Why has sleep become a trend?
The honest answer involves a few cynical elements and a few genuine ones. The cynical: wellness marketing found a new frontier after it saturated nutrition and exercise. Supplements, weighted blankets, silk pillowcases, blue-light glasses, mouth tape, magnesium glycinate, large sleeping solutions for modern homes, red-light panels, and cooling gadgets all now occupy shelves that barely existed a decade ago. Sleep became a product category, and product categories generate noise.
The genuine: accumulating research really does suggest that chronic sleep deprivation carries serious health costs, including elevated cardiovascular risk, insulin resistance, and compromised immune function. Public awareness of those findings has travelled slowly through culture, and it’s arrived now.
The burnout backdrop
Hustle culture peaked sometime around 2018 and has been in retreat since. The “rise and grind” aesthetic started to feel embarrassing as the people modelling it began publicly flaming out. Younger workers, having watched millennials burn through their thirties on four hours of sleep and green juice, started opting for something different. Recovery, rest, and sufficiency got repositioned as the actual flex.
This matters because sleep had a PR problem. For decades it was associated with laziness, weakness, or failure to hustle. Reframing rest as a performance behaviour, rather than its opposite, made it culturally acceptable to talk about. The same people who’d have felt silly saying “I got nine hours last night” in 2015 now say it confidently in 2025.
Why has sleep tracking become so popular?
Because people want proof. Subjective sleep quality is notoriously unreliable as a self-report. Most of us think we slept badly when we tossed a bit and slept well when we didn’t remember anything. Wearables produce an external metric that cuts through that unreliability, and the feedback loop of trying an intervention, watching the numbers, and adjusting is genuinely useful even when the absolute numbers are imprecise.
There’s also the social dimension. Group chats now feature screenshots of sleep scores.
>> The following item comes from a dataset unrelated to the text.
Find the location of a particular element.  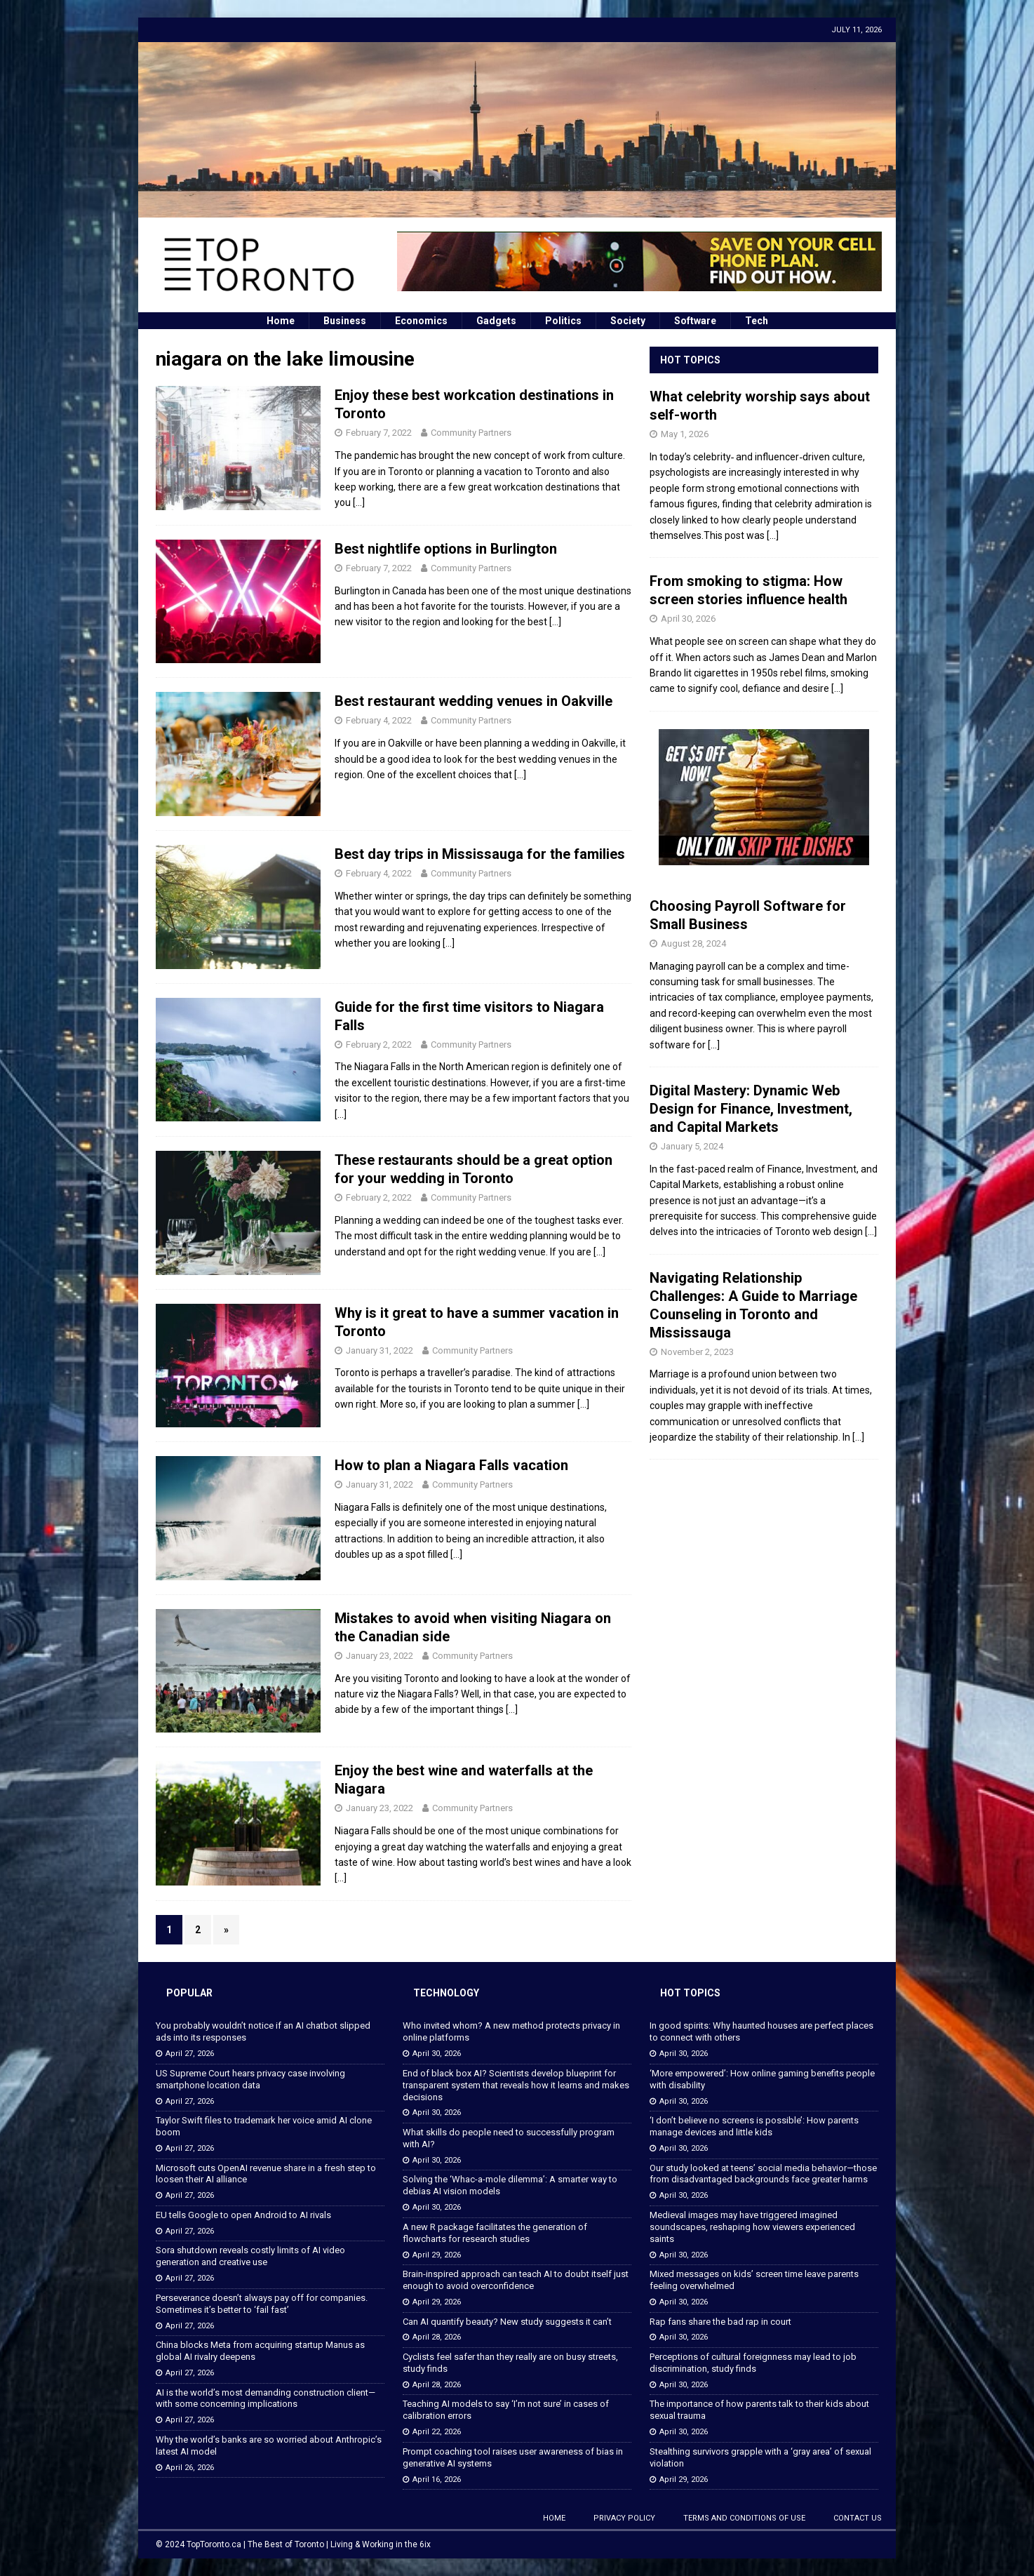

Competitive friendships include light trash-talk about each other’s REM percentages. This isn’t necessarily healthy, but it has driven adoption in a way that no amount of public health messaging managed.
The menopause conversation helped too
Sleep disruption during perimenopause and menopause has, finally, become a visible topic in mainstream media rather than something women were expected to absorb quietly. The conversation around hormonal sleep disruption, night sweats, and fragmented cycles has broadened the cultural attention on sleep into demographic territory that was previously underserved. Products, podcasts, and support communities built around midlife sleep have proliferated, and that attention spills outward.
Where this lands
Some of the current obsession is useful. Treating sleep as a domain worth attention, rather than something to sacrifice for everything else, is a net gain. The research is clear enough that prioritising sleep improves cognitive function, emotional regulation, physical health, and basically every other variable the wellness industry sells separately.
Some of it is silly. The quest for perfect sleep can tip into orthosomnia, a term coined to describe the anxiety produced by obsessive tracking of sleep metrics. People who worry about their sleep scores tend to sleep worse, not better. The irony of spending months optimising sleep and then lying awake fretting about how well you’re sleeping is, unfortunately, real.
The question to ask yourself is whether the attention is producing better rest or more anxiety about rest. If it’s the first, keep going. If it’s the second, the healthiest possible intervention may be to stop tracking and simply go to bed at a reasonable hour.